Many leads, many dead ends
Frustration inside the FBI's anthrax investigation: a so-far perfect crime
What the FBI thinks is this: Whoever sent the letters probably lived in or knew the Trenton area where several of the letters were mailed. The perpetrator probably is a single, older white male with a grudge against the U.S. government. He may be a full-fledged or amateur scientist, who may not have intended to kill. Agents think this is so because he had meticulously taped the edges of the envelopes and included warnings of lethality plus advice on antibiotic cures. They surmise that he may have acted to send a message that the federal government should invest more in biodefense--or perhaps to somehow profit from that investment.
That theory has narrowed the massive scope of the FBI investigation. The bureau began with a daunting universe of more than 20,000 scientific labs including government defense facilities, biopesticide labs, and drug companies. The FBI says it is still interested in the possibility that, say, someone who knows how to make B. thuringiensis (a common grub- and beetle-killing organic pesticide) could also have made the killer anthrax bacterium. But they also are looking very closely at the government biodefense labs.
A confounding factor has been the scientific community's lax security practices in handling of pathogens, often traded informally at scientific conferences. Even the government's own U.S. Army Medical Research Institute of Infectious Diseases (USAMRIID) at Fort Detrick, Md., now both a source of expertise and one focus of the FBI investigation, has had repeated security breaches.

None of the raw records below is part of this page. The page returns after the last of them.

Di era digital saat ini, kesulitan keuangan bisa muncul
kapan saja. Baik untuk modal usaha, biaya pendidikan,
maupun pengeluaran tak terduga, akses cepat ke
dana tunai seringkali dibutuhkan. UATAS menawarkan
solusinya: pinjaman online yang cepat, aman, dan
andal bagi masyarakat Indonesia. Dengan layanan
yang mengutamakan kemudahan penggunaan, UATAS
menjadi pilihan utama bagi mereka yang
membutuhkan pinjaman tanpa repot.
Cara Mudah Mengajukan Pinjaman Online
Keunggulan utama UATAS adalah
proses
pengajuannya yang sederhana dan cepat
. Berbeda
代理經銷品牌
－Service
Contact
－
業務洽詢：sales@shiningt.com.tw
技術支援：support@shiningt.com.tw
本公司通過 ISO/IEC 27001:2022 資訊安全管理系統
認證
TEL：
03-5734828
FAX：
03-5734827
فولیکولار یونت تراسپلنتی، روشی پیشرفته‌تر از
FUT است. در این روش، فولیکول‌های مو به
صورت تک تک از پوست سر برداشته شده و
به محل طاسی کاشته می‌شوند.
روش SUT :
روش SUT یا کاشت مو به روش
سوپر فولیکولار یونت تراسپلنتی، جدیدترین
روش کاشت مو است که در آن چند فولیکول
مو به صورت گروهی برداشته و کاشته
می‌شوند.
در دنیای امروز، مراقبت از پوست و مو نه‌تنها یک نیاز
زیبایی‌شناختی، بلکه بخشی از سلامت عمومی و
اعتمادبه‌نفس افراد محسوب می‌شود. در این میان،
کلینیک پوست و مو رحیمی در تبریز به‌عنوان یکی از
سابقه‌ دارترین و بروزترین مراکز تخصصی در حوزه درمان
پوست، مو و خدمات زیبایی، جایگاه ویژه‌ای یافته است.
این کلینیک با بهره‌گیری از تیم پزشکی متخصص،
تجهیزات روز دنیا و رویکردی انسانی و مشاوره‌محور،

And there were no records of which lab had what strain of anthrax. The FBI now has helped develop a database.
Lab work. The anthrax from the Leahy letter brought other challenges: so many tests to conduct but so little evidence. Scientists wanted to first irradiate the anthrax to destroy its virulence, to protect the investigators, but fretted that might skew the tests. So they experimented first on the pesticide B. thuringiensis because of its similarity to B. anthracis.

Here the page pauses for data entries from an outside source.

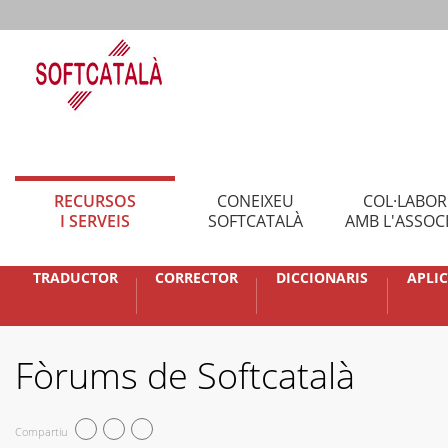
RECURSOS
CONEIXEU
COL·LABO
I SERVEIS
SOFTCATALÀ
AMB L'ASSOC
TRADUCTOR
CORRECTOR
DICCIONARIS
APLI
Fòrums de Softcatalà
Compartiu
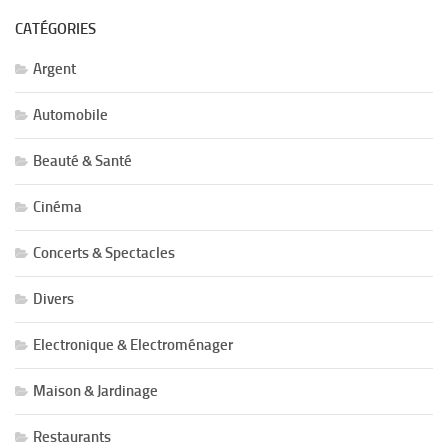
CATÉGORIES
Argent
Automobile
Beauté & Santé
Cinéma
Concerts & Spectacles
Divers
Electronique & Electroménager
Maison & Jardinage
Restaurants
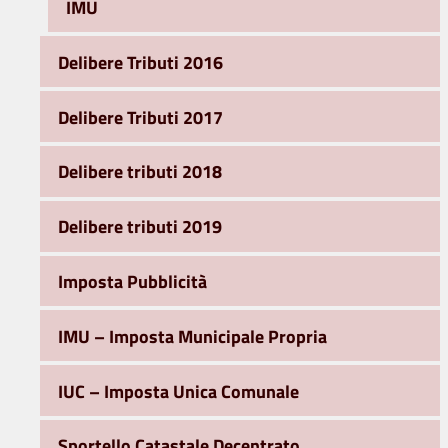
IMU
Delibere Tributi 2016
Delibere Tributi 2017
Delibere tributi 2018
Delibere tributi 2019
Imposta Pubblicità
IMU – Imposta Municipale Propria
IUC – Imposta Unica Comunale
Sportello Catastale Decentrato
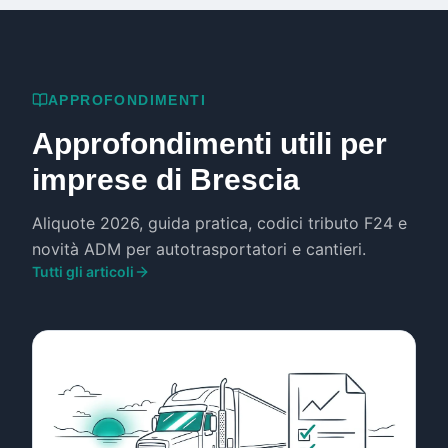
APPROFONDIMENTI
Approfondimenti utili per
imprese di Brescia
Aliquote 2026, guida pratica, codici tributo F24 e
novità ADM per autotrasportatori e cantieri.
Tutti gli articoli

The next question was where to conduct the tests. The FBI lab expertise is in "human forensics," investigating conventional murders, says Mark Wheelis of the University of California-Davis, adding, "This is an entirely new area." FBI officials say they turned to premier federal labs for help and created a scientific advisory panel of 20 top scientists. But the FBI, often faulted for its secrecy, managed to anger and alienate many outside experts, especially in the biodefense community.
One of the FBI's strongest critics is Barbara Rosenberg of the Federation of American Scientists. She asserts that the FBI for months has known who did it, was foolish to cast such a wide net, waited too long without arresting a suspect, and has placed unrealistic hopes on the genetic testing. "It's a stalling mechanism," Rosenberg told U.S. News. "I suppose they don't want the suspects to think they're close on the trail." Rosenberg speculates that the FBI is hobbled by the secrecy involving the government's own biodefense programs. "I hope it's not because they are hesitant to point the finger at someone," she says. That infuriates investigators. "It's insulting anyone would suggest we are sitting on evidence," fumes one FBI official. "This is murder; five people are dead."